With the DI Andy Horton series, I have written sixteen of which fifteen have been published.These however are now being re-published by Joffe Books, giving DI Andy Horton a whole new lease of life, with exciting new covers and new titles introducing my intuitive, fit, flawed, hunky detective who lives on a yacht and rides a Harley-Davidson to many more readers across the globe. Horton solves multi-layered, gripping crimes in and around the Portsmouth area, the Solent and the Isle of Wight. Number sixteen in the DI Andy Horton series is to be published early 2023.

Writing two books a year can create considerable pressure, this can be fine if the joy of writing and the motivation is still fresh. I'm delighted to say that it is with me.

I usually go through about eight drafts/revisions of a novel before I am happy with it and sometimes (often) it is a good idea to put some distance between revisions. Therefore once I have got to revision three/four, or maybe even five, I will set aside that novel and start researching the next one. Once I have the idea for the next novel, have researched the locality, the historical aspects it if is an Inspector Ryga book, the main character (the victim) and other key characters it is time to set that aside and continue the revisions with the other novel.

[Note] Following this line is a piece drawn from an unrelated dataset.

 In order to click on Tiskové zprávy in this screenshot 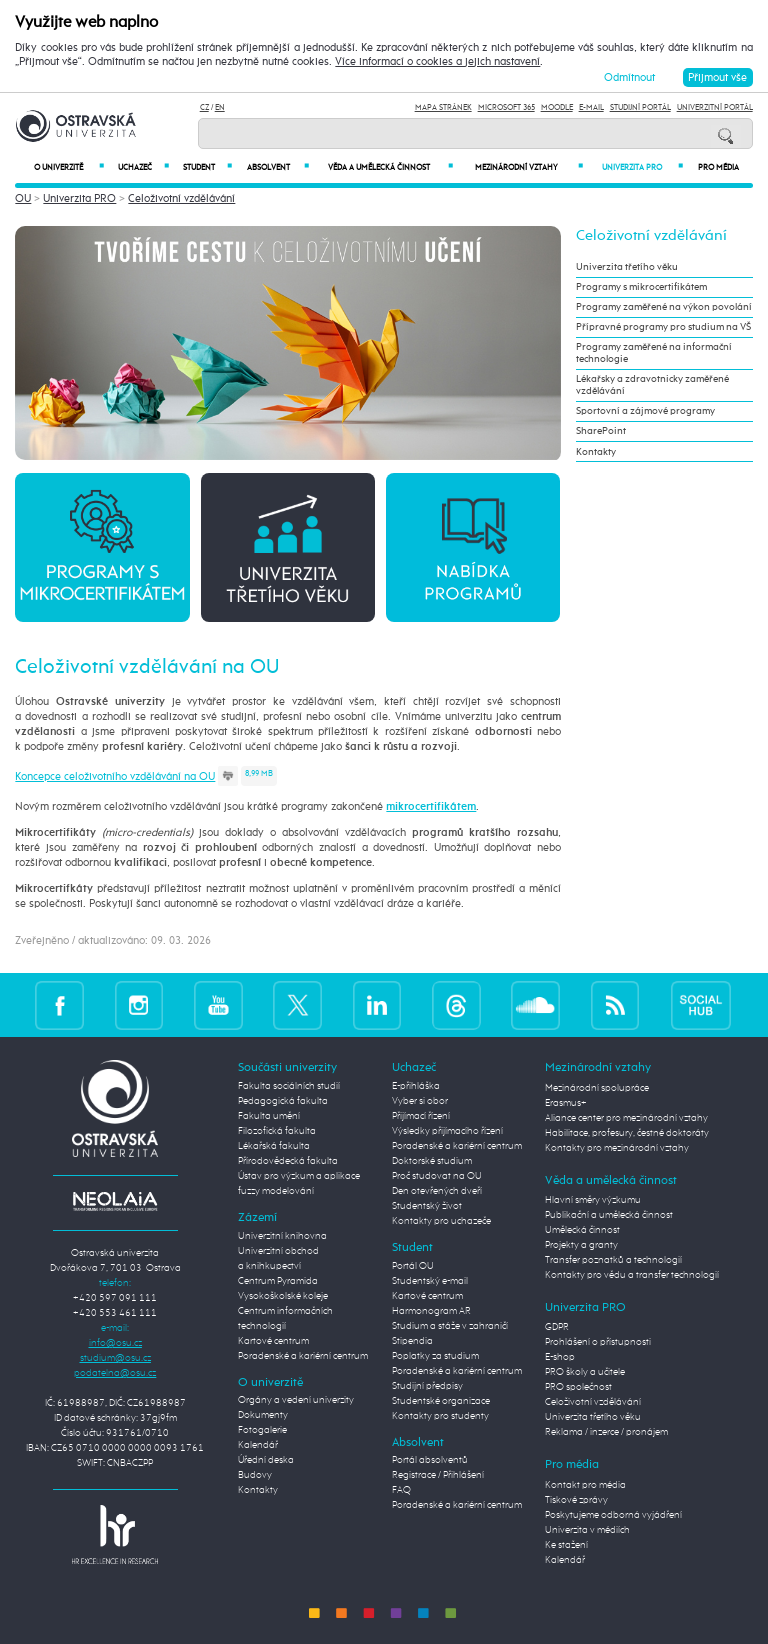 , I will do `click(576, 1500)`.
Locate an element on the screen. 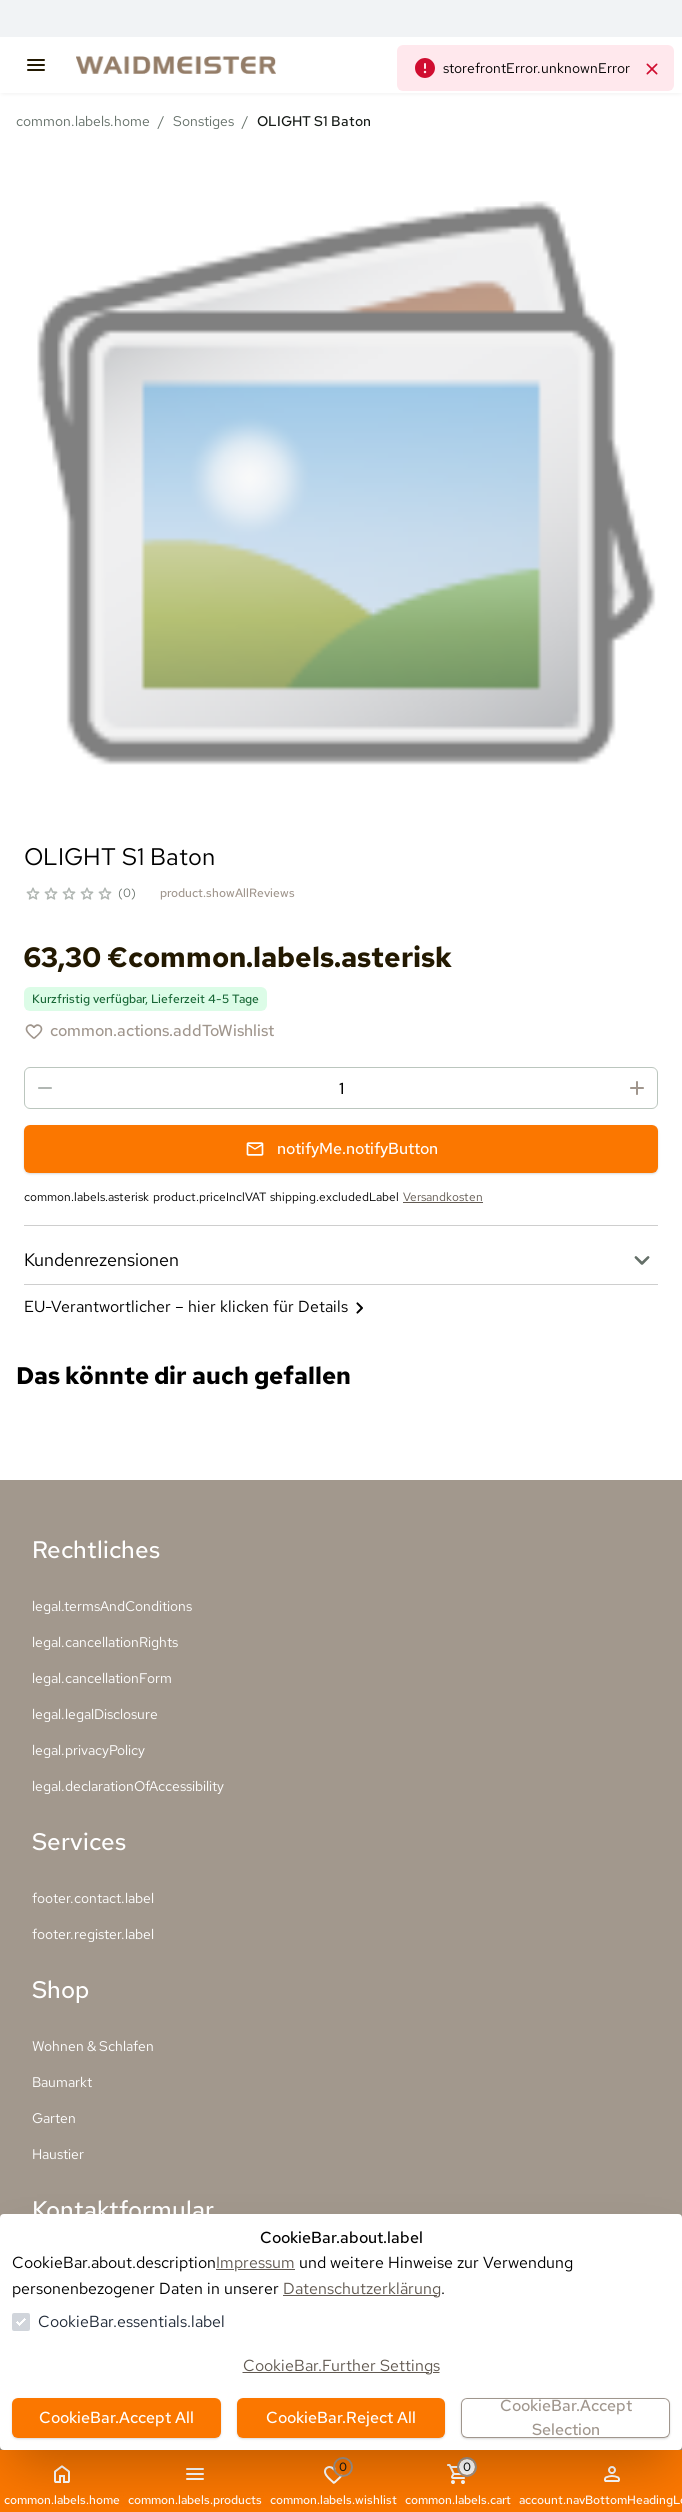 The height and width of the screenshot is (2512, 682). Garten is located at coordinates (54, 2118).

There is also useful time to be spent away from the keyboard.

In my case this is filled with many creative pastimes as well as walking, which is not only great exercise but also helps me with ideas for crime novels and thinking through my plots. Knitting and crochet, another of my hobbies, not only produces some nice cardigans and but also stimulates the little grey cells as Poirot says. I can merrily while away the time in my character's heads, thinking out their motivations while sewing, painting, knitting, walking and crocheting though not all at the same time! And of course reading is a great escape.

To sum up I'd say comfortably it takes me nine months to write a novel. I could do it in six if I had a deadline to meet, or if I wanted to relax a little more I could set myself a goal of one novel a year. The main thing is that I still very much enjoy writing my crime novels and I sincerely hope that my readers continue to enjoy reading them.